### YOUR GOAL
Pictures in the entries below are excluded; copy only the lines from the one containing "ΔΑΣΚΑΛΟΙ, ΣΥΓΓΕΝΕΙΣ ΚΑΙ ΦΙΛΟΙ" to the one containing "妹と一緒に、お得にご利用いただけます。", both included.

### EXERCISE MATERIAL
Content starts

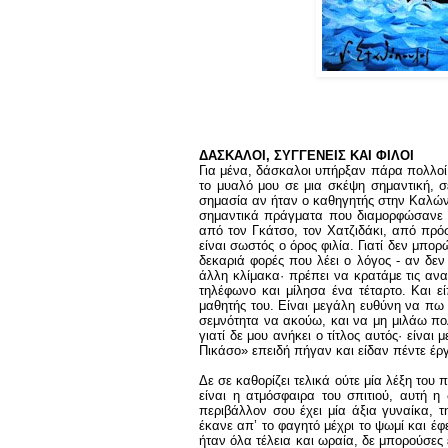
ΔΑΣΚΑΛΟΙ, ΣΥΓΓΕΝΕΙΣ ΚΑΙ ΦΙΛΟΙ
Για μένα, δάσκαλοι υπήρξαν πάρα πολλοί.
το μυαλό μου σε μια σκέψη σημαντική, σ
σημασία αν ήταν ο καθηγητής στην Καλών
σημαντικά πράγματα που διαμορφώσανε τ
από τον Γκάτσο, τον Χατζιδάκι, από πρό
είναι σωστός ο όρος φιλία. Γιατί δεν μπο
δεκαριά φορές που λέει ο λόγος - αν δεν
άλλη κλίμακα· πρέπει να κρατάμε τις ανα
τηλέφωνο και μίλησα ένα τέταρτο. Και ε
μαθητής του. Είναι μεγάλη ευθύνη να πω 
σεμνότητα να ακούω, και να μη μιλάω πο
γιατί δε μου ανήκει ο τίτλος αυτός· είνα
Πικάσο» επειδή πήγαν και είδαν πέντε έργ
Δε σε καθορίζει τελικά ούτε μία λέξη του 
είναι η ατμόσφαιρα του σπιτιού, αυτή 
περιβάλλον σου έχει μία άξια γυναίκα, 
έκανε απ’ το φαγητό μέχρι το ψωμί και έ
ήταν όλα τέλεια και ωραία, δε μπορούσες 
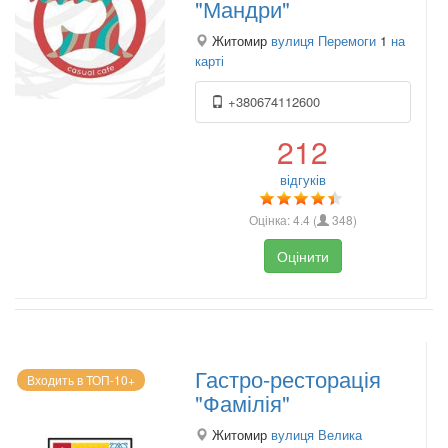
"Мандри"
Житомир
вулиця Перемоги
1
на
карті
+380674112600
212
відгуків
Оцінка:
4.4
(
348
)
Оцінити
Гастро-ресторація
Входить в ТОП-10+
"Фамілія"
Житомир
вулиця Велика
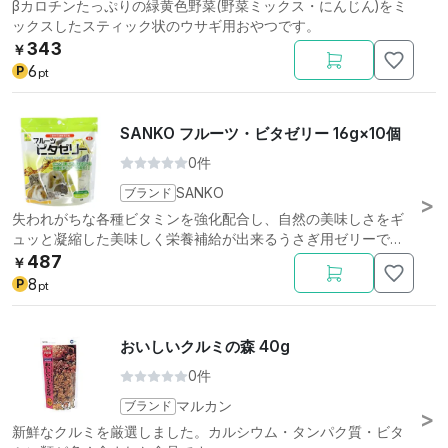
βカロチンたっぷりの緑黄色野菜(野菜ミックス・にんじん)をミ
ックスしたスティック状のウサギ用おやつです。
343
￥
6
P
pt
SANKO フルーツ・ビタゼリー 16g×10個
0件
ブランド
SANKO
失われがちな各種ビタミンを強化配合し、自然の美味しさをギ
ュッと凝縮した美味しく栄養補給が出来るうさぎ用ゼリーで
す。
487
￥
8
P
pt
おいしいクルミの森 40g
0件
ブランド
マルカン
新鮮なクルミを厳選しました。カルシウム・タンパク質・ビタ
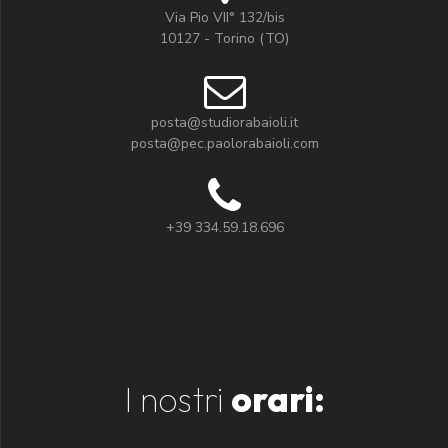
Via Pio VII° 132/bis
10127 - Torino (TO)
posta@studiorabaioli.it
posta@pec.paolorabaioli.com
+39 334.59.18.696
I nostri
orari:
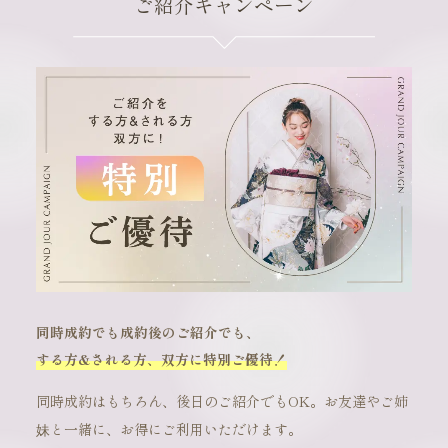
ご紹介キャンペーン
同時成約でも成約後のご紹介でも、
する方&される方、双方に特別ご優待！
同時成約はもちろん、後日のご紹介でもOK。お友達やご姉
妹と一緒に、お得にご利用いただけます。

Content ends
Content starts

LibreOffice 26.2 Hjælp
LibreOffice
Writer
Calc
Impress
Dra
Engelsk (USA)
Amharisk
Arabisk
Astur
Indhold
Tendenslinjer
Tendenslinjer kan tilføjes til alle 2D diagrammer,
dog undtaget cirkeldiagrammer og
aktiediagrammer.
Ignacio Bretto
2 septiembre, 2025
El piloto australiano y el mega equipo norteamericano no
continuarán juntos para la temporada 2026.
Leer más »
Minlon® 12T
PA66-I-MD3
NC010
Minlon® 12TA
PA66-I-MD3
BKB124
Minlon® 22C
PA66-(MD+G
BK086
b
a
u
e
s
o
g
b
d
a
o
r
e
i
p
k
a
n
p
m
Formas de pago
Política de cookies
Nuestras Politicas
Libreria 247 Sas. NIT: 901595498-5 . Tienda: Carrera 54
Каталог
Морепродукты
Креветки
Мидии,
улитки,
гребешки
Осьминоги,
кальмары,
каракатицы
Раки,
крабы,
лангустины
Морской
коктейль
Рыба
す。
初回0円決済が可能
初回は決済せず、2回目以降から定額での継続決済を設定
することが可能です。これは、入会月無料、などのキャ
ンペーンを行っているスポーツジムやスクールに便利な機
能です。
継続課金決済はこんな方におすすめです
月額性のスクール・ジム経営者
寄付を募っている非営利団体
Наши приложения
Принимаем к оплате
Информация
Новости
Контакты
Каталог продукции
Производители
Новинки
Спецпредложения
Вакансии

Content ends

### OUTPUT OF THE EXERCISE
ΔΑΣΚΑΛΟΙ, ΣΥΓΓΕΝΕΙΣ ΚΑΙ ΦΙΛΟΙ
Για μένα, δάσκαλοι υπήρξαν πάρα πολλοί.
το μυαλό μου σε μια σκέψη σημαντική, σ
σημασία αν ήταν ο καθηγητής στην Καλών
σημαντικά πράγματα που διαμορφώσανε τ
από τον Γκάτσο, τον Χατζιδάκι, από πρό
είναι σωστός ο όρος φιλία. Γιατί δεν μπο
δεκαριά φορές που λέει ο λόγος - αν δεν
άλλη κλίμακα· πρέπει να κρατάμε τις ανα
τηλέφωνο και μίλησα ένα τέταρτο. Και ε
μαθητής του. Είναι μεγάλη ευθύνη να πω 
σεμνότητα να ακούω, και να μη μιλάω πο
γιατί δε μου ανήκει ο τίτλος αυτός· είνα
Πικάσο» επειδή πήγαν και είδαν πέντε έργ
Δε σε καθορίζει τελικά ούτε μία λέξη του 
είναι η ατμόσφαιρα του σπιτιού, αυτή 
περιβάλλον σου έχει μία άξια γυναίκα, 
έκανε απ’ το φαγητό μέχρι το ψωμί και έ
ήταν όλα τέλεια και ωραία, δε μπορούσες 
"Мандри"
Житомир
вулиця Перемоги
1
на
карті
+380674112600
212
відгуків
Оцінка:
4.4
(
348
)
Оцінити
Гастро-ресторація
Входить в ТОП-10+
"Фамілія"
Житомир
вулиця Велика
βカロチンたっぷりの緑黄色野菜(野菜ミックス・にんじん)をミ
ックスしたスティック状のウサギ用おやつです。
343
￥
6
P
pt
SANKO フルーツ・ビタゼリー 16g×10個
0件
ブランド
SANKO
失われがちな各種ビタミンを強化配合し、自然の美味しさをギ
ュッと凝縮した美味しく栄養補給が出来るうさぎ用ゼリーで
す。
487
￥
8
P
pt
おいしいクルミの森 40g
0件
ブランド
マルカン
新鮮なクルミを厳選しました。カルシウム・タンパク質・ビタ
Via Pio VII° 132/bis
10127 - Torino (TO)
posta@studiorabaioli.it
posta@pec.paolorabaioli.com
+39 334.59.18.696
I nostri
orari:
ご紹介キャンペーン
同時成約でも成約後のご紹介でも、
する方&される方、双方に特別ご優待！
同時成約はもちろん、後日のご紹介でもOK。お友達やご姉
妹と一緒に、お得にご利用いただけます。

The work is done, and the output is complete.